To amend titles XVIII and XIX of the Social Security Act to provide for enhanced payments to rural health care providers under the Medicare and Medicaid programs, and for other purposes.
Summary
What This Bill Does
The bill requires short title; table of contents This Act may be cited as the Save America’s Rural Hospitals Act, creates eliminating Medicare sequestration for rural hospitals Section 256(d)(7) of the Balanced Budget and Emergency Deficit Control Act of 1985 (2 U.S.C, and creates reversing cuts to reimbursement of bad debt for critical access hospitals (CAHs) and rural hospitals Section 1861(v)(1)(T)(v) of the Social Security Act (42 U.S.C. It relies on compliance mandates, definition changes, reporting requirements, and grants. The main policy areas are Education, Agriculture, Healthcare, and Environment.
Who Benefits and How
Patients and health care consumers affected by the bill could face lower compliance burdens, Agricultural producers and rural communities affected by the bill could face reduced risk, and Public beneficiaries or protected communities affected by the clause could face reduced risk.

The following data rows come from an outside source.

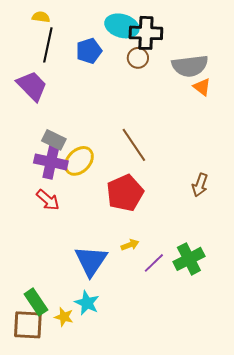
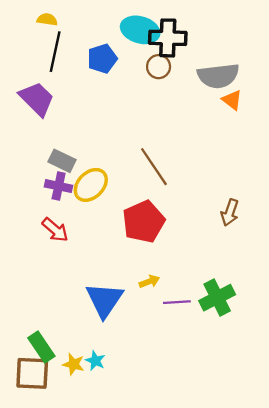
purple cross: (51, 162) -> (59, 186), size x0.7
purple line: (154, 263) -> (177, 302), turned 40
cyan star: (87, 303) -> (95, 361), moved, size x0.7

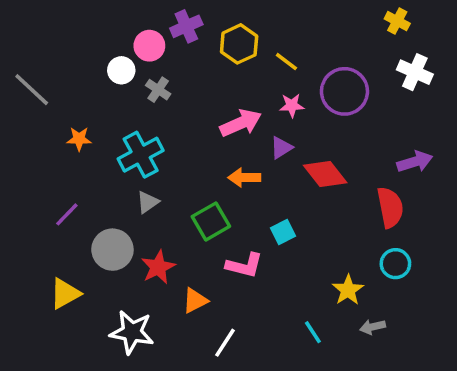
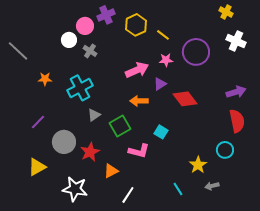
gray triangle: (148, 202) -> (94, 115), moved
red semicircle: (390, 207) -> (237, 121), moved
cyan square: (283, 232) -> (161, 132), turned -32

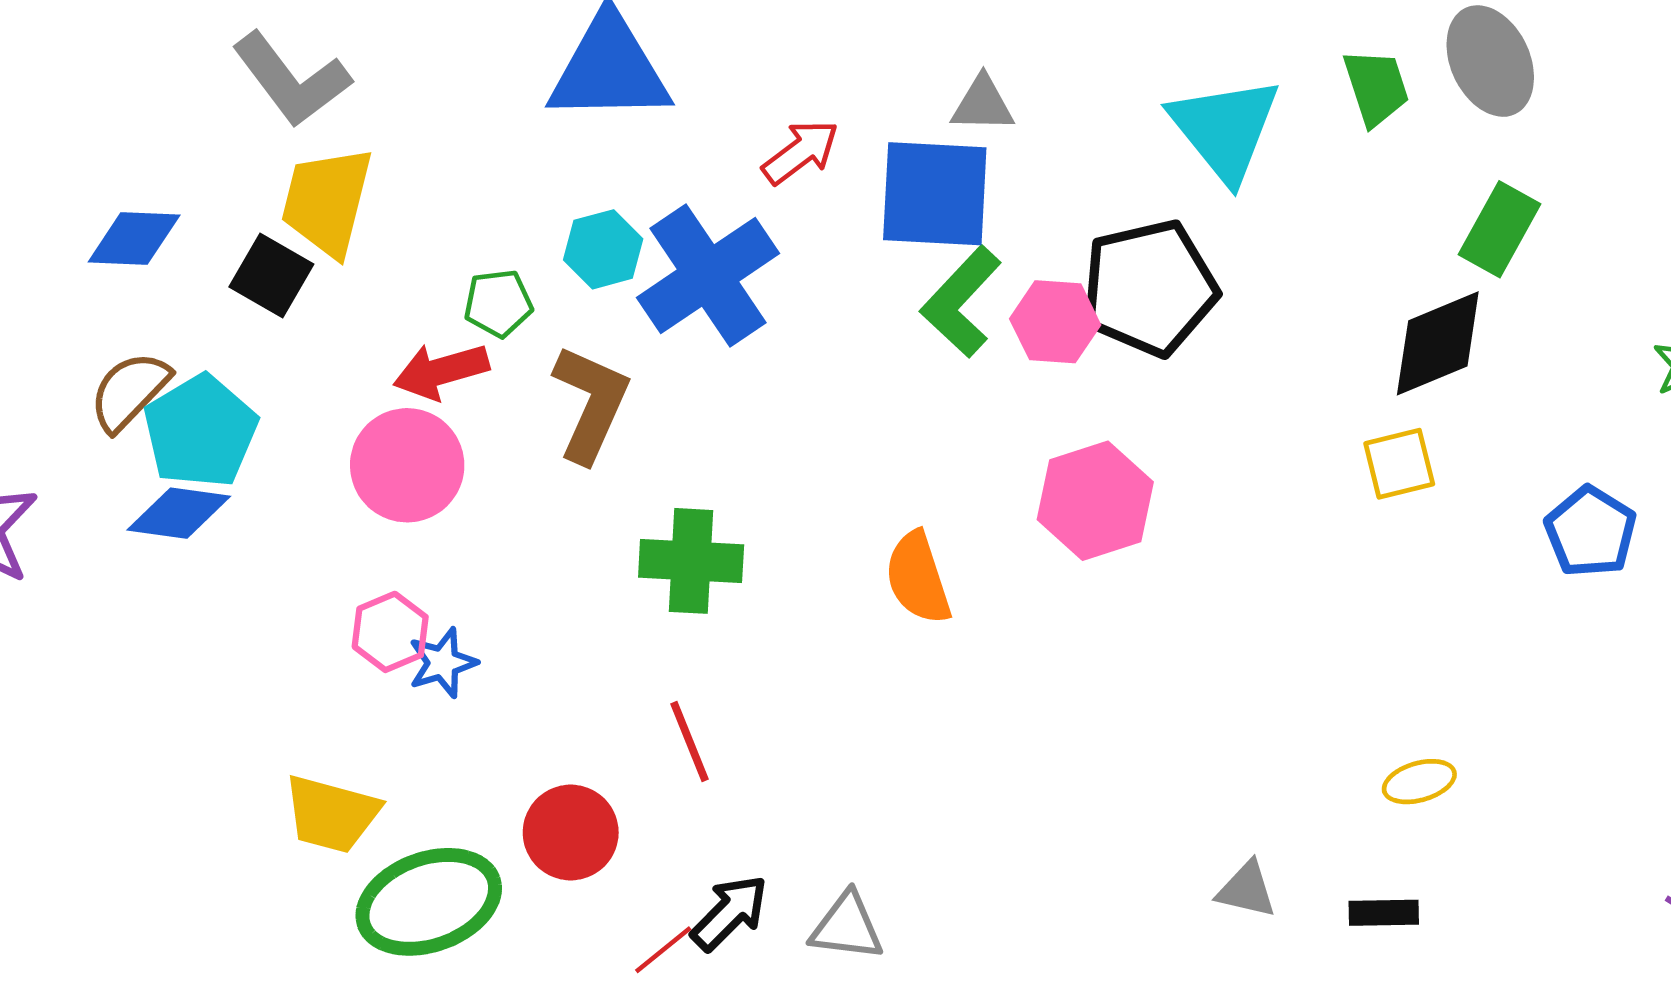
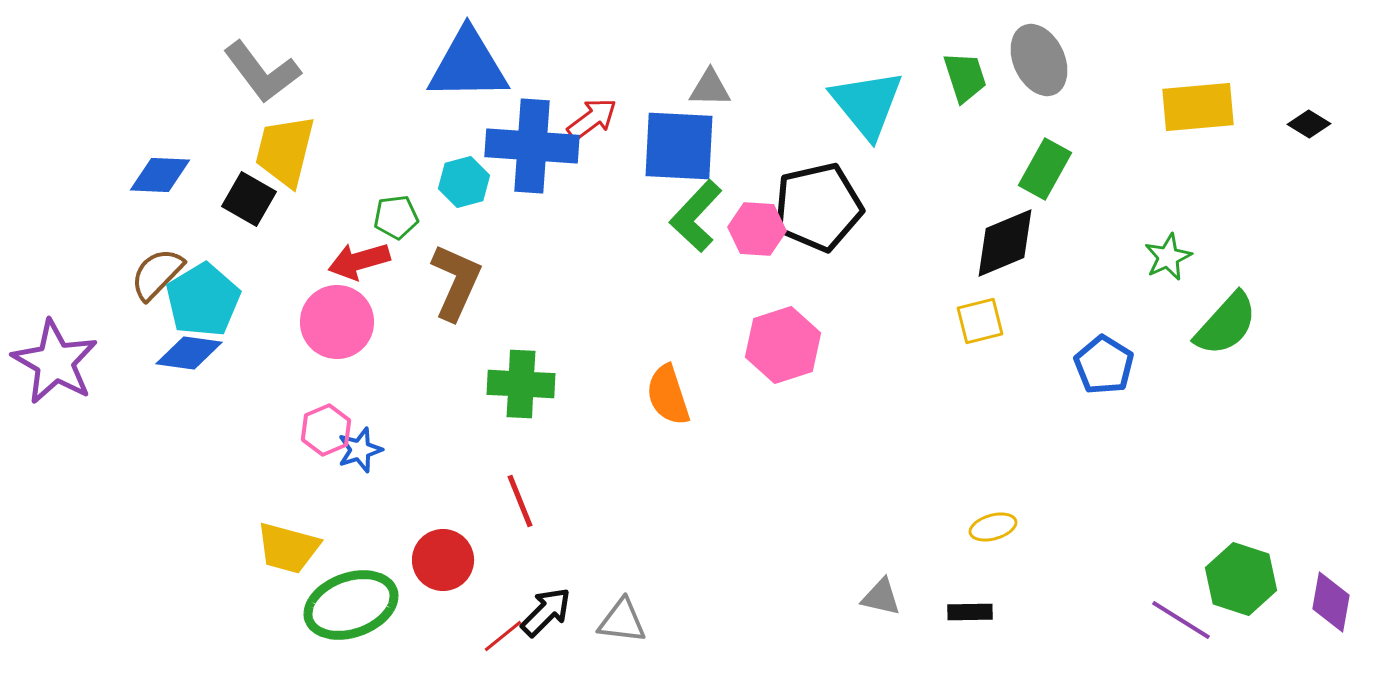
blue cross: (708, 276) -> (532, 146), moved, turned 38

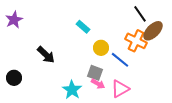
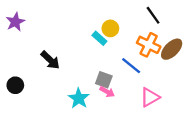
cyan rectangle: (83, 27) -> (99, 38), moved
brown ellipse: (153, 31) -> (172, 49), moved
yellow circle: (101, 48) -> (110, 28), moved
pink triangle: (120, 89) -> (150, 97), moved

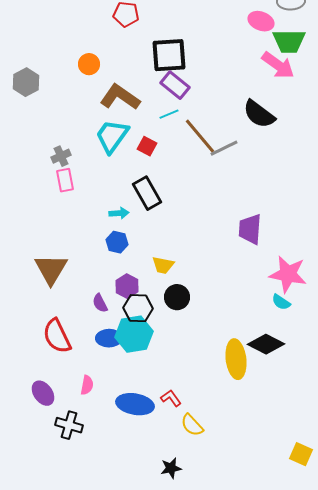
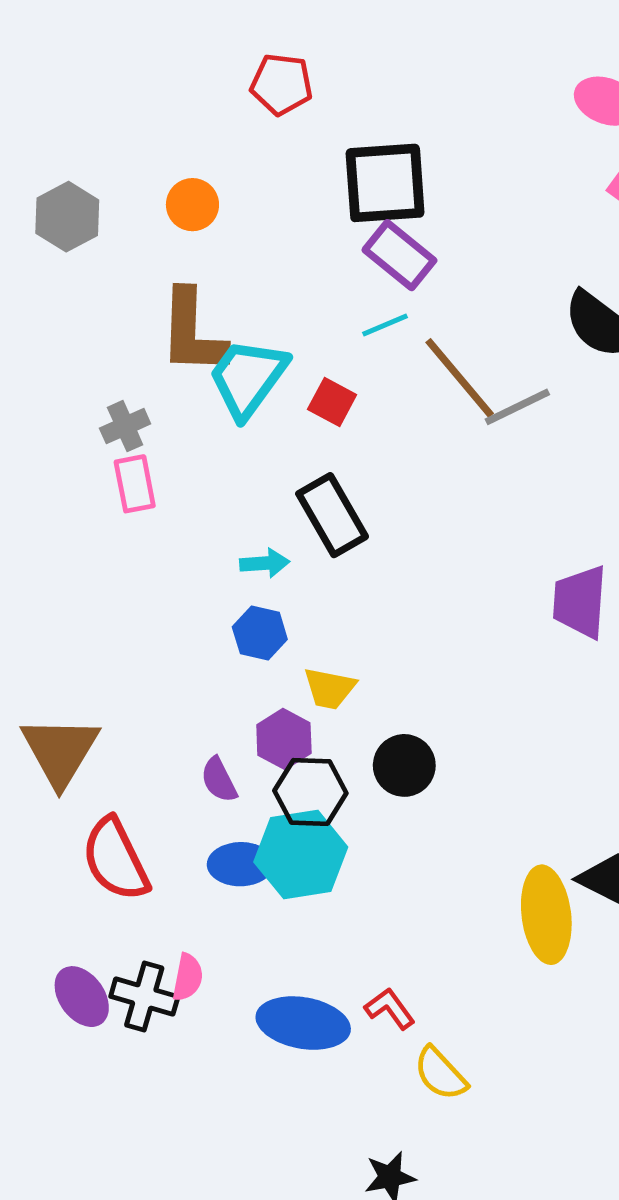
gray hexagon: (26, 82) -> (67, 217), moved
brown L-shape: (120, 97) -> (192, 332), moved, turned -123
yellow trapezoid: (163, 265) -> (330, 688), moved
brown triangle: (51, 269) -> (60, 751), moved
black cross: (69, 425) -> (144, 997), moved

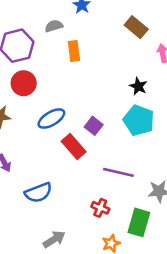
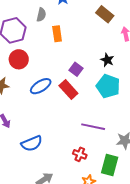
gray semicircle: (54, 26) -> (41, 15), turned 120
purple square: (94, 126) -> (76, 69), moved
red rectangle: (74, 147) -> (68, 89), moved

Who Bears the Burden and How
Federal, state, or local agencies responsible for implementing the clause would take on compliance duties, Patients and health care consumers affected by the bill would take on compliance duties, and Agricultural producers and rural communities affected by the bill would take on compliance duties.
Key Provisions
- Requires short title; table of contents This Act may be cited as the Save America’s Rural Hospitals Act.
- Creates eliminating Medicare sequestration for rural hospitals Section 256(d)(7) of the Balanced Budget and Emergency Deficit Control Act of 1985 (2 U.S.C.
- Creates reversing cuts to reimbursement of bad debt for critical access hospitals (CAHs) and rural hospitals Section 1861(v)(1)(T)(v) of the Social Security Act (42 U.S.C.
- Requires extending Medicaid primary care payments Section 1902(a)(13)(C) of the Social Security Act (42 U.S.C.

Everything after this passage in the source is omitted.